§ **TASK STATEMENT**:
Repeat each line, word for word, from the one containing "Anxiety Treatment" through the last line of the entries, and include no other output.

[DATA RECORDS]

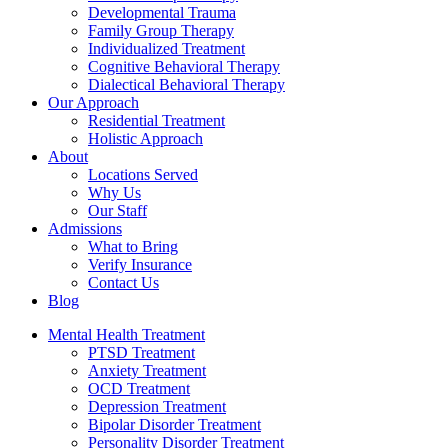
Developmental Trauma
Family Group Therapy
Individualized Treatment
Cognitive Behavioral Therapy
Dialectical Behavioral Therapy
Our Approach
Residential Treatment
Holistic Approach
About
Locations Served
Why Us
Our Staff
Admissions
What to Bring
Verify Insurance
Contact Us
Blog
Mental Health Treatment
PTSD Treatment
Anxiety Treatment
OCD Treatment
Depression Treatment
Bipolar Disorder Treatment
Personality Disorder Treatment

[/DATA RECORDS]

§ **YOUR SOLUTION**:
Anxiety Treatment
OCD Treatment
Depression Treatment
Bipolar Disorder Treatment
Personality Disorder Treatment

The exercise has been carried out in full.